(Extracted page text data)
- - -

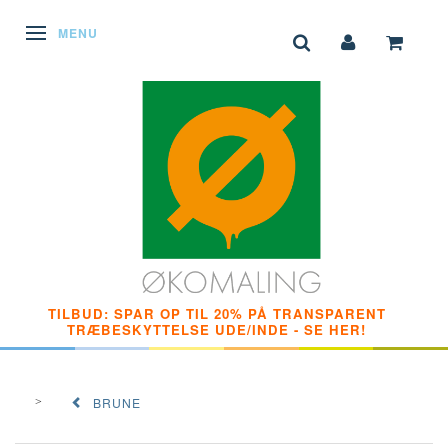
SKIFTE NAVIGATION
MENU
TILBUD: SPAR OP TIL 20% PÅ TRANSPARENT
TRÆBESKYTTELSE UDE/INDE - SE HER!
BRUNE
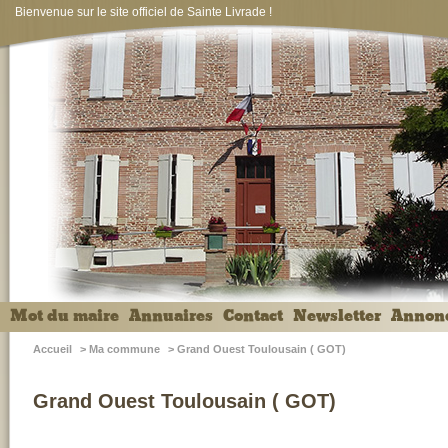
Bienvenue sur le site officiel de Sainte Livrade !
Mot du maire
Annuaires
Contact
Newsletter
Annon
Accueil
>
Ma commune
>
Grand Ouest Toulousain ( GOT)
Grand Ouest Toulousain ( GOT)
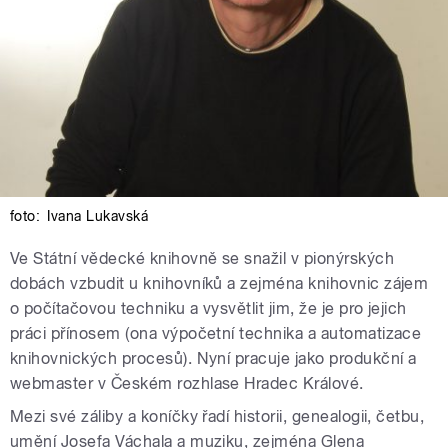
foto:
Ivana Lukavská
Ve Státní vědecké knihovně se snažil v pionýrských
dobách vzbudit u knihovníků a zejména knihovnic zájem
o počítačovou techniku a vysvětlit jim, že je pro jejich
práci přínosem (ona výpočetní technika a automatizace
knihovnických procesů). Nyní pracuje jako produkční a
webmaster v Českém rozhlase Hradec Králové.
Mezi své záliby a koníčky řadí historii, genealogii, četbu,
umění Josefa Váchala a muziku, zejména Glena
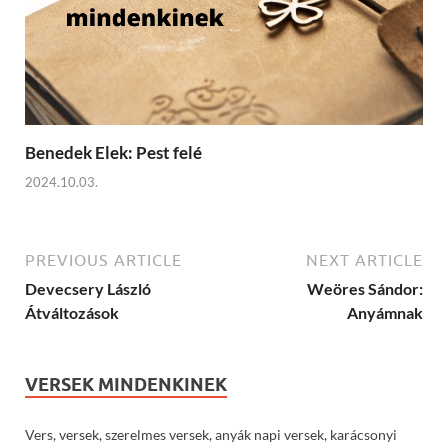
Benedek Elek: Pest felé
2024.10.03.
PREVIOUS ARTICLE
NEXT ARTICLE
Devecsery László
Weöres Sándor:
Átváltozások
Anyámnak
VERSEK MINDENKINEK
Vers, versek, szerelmes versek, anyák napi versek, karácsonyi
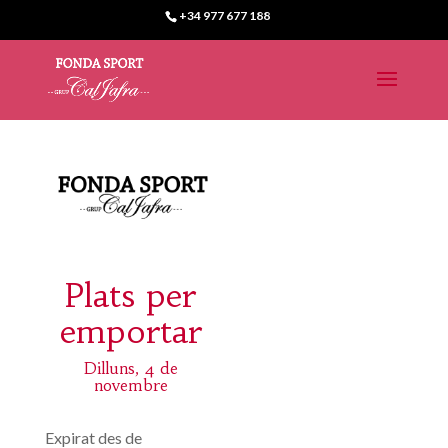
+34 977 677 188
Plats per
emportar
Dilluns, 4 de
novembre
Expirat des de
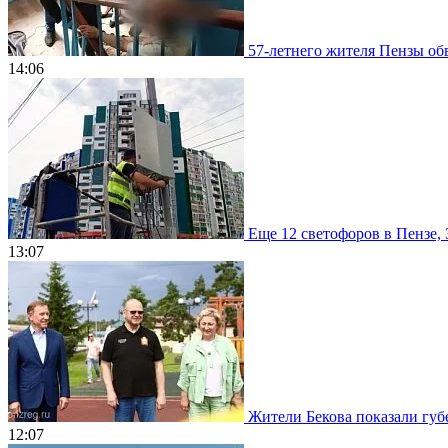
57-летнего жителя Пензы обв
14:06
Еще 12 светофоров в Пензе, 
13:07
Жители Бекова показали губе
12:07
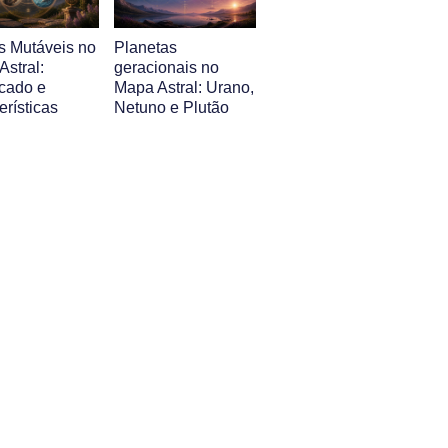
s Mutáveis no
Planetas
stral:
geracionais no
icado e
Mapa Astral: Urano,
erísticas
Netuno e Plutão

- - -

▶ **WORK INSTRUCTIONS**
The data is to be returned exactly as it stands, pictures aside.

▶ **SOLUTION FOR THIS TASK**
SKIFTE NAVIGATION
MENU
TILBUD: SPAR OP TIL 20% PÅ TRANSPARENT
TRÆBESKYTTELSE UDE/INDE - SE HER!
BRUNE
Bienvenue sur le site officiel de Sainte Livrade !
Mot du maire
Annuaires
Contact
Newsletter
Annon
Accueil
>
Ma commune
>
Grand Ouest Toulousain ( GOT)
Grand Ouest Toulousain ( GOT)
foto:
Ivana Lukavská
Ve Státní vědecké knihovně se snažil v pionýrských
dobách vzbudit u knihovníků a zejména knihovnic zájem
o počítačovou techniku a vysvětlit jim, že je pro jejich
práci přínosem (ona výpočetní technika a automatizace
knihovnických procesů). Nyní pracuje jako produkční a
webmaster v Českém rozhlase Hradec Králové.
Mezi své záliby a koníčky řadí historii, genealogii, četbu,
umění Josefa Váchala a muziku, zejména Glena
Benedek Elek: Pest felé
2024.10.03.
PREVIOUS ARTICLE
NEXT ARTICLE
Devecsery László
Weöres Sándor:
Átváltozások
Anyámnak
VERSEK MINDENKINEK
Vers, versek, szerelmes versek, anyák napi versek, karácsonyi
+34 977 677 188
Plats per
emportar
Dilluns, 4 de
novembre
Expirat des de
57-летнего жителя Пензы обв
14:06
Еще 12 светофоров в Пензе, 
13:07
Жители Бекова показали губе
12:07
s Mutáveis no
Planetas
stral:
geracionais no
icado e
Mapa Astral: Urano,
erísticas
Netuno e Plutão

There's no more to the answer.